A word-for-word restatement of all the records is the required answer.
:: ENTRIES SUPPLIED ::
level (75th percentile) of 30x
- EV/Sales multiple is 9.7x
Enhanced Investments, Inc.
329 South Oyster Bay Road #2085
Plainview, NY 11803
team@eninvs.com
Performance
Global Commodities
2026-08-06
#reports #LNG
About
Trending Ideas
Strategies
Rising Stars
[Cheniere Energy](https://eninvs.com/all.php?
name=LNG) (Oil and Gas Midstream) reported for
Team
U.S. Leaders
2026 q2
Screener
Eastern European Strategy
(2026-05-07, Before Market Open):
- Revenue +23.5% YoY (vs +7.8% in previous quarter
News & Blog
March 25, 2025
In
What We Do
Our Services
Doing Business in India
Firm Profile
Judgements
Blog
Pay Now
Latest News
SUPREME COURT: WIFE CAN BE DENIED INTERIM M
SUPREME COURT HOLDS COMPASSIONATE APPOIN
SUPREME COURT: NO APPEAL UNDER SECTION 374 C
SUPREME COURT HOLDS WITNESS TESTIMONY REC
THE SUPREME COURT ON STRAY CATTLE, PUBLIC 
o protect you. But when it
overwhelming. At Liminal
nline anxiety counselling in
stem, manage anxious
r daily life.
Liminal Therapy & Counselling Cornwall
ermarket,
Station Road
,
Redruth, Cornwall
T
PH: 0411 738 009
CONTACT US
:::
RESULT -
level (75th percentile) of 30x
- EV/Sales multiple is 9.7x
Enhanced Investments, Inc.
329 South Oyster Bay Road #2085
Plainview, NY 11803
team@eninvs.com
Performance
Global Commodities
2026-08-06
#reports #LNG
About
Trending Ideas
Strategies
Rising Stars
[Cheniere Energy](https://eninvs.com/all.php?
name=LNG) (Oil and Gas Midstream) reported for
Team
U.S. Leaders
2026 q2
Screener
Eastern European Strategy
(2026-05-07, Before Market Open):
- Revenue +23.5% YoY (vs +7.8% in previous quarter
News & Blog
March 25, 2025
In
What We Do
Our Services
Doing Business in India
Firm Profile
Judgements
Blog
Pay Now
Latest News
SUPREME COURT: WIFE CAN BE DENIED INTERIM M
SUPREME COURT HOLDS COMPASSIONATE APPOIN
SUPREME COURT: NO APPEAL UNDER SECTION 374 C
SUPREME COURT HOLDS WITNESS TESTIMONY REC
THE SUPREME COURT ON STRAY CATTLE, PUBLIC 
o protect you. But when it
overwhelming. At Liminal
nline anxiety counselling in
stem, manage anxious
r daily life.
Liminal Therapy & Counselling Cornwall
ermarket,
Station Road
,
Redruth, Cornwall
T
PH: 0411 738 009
CONTACT US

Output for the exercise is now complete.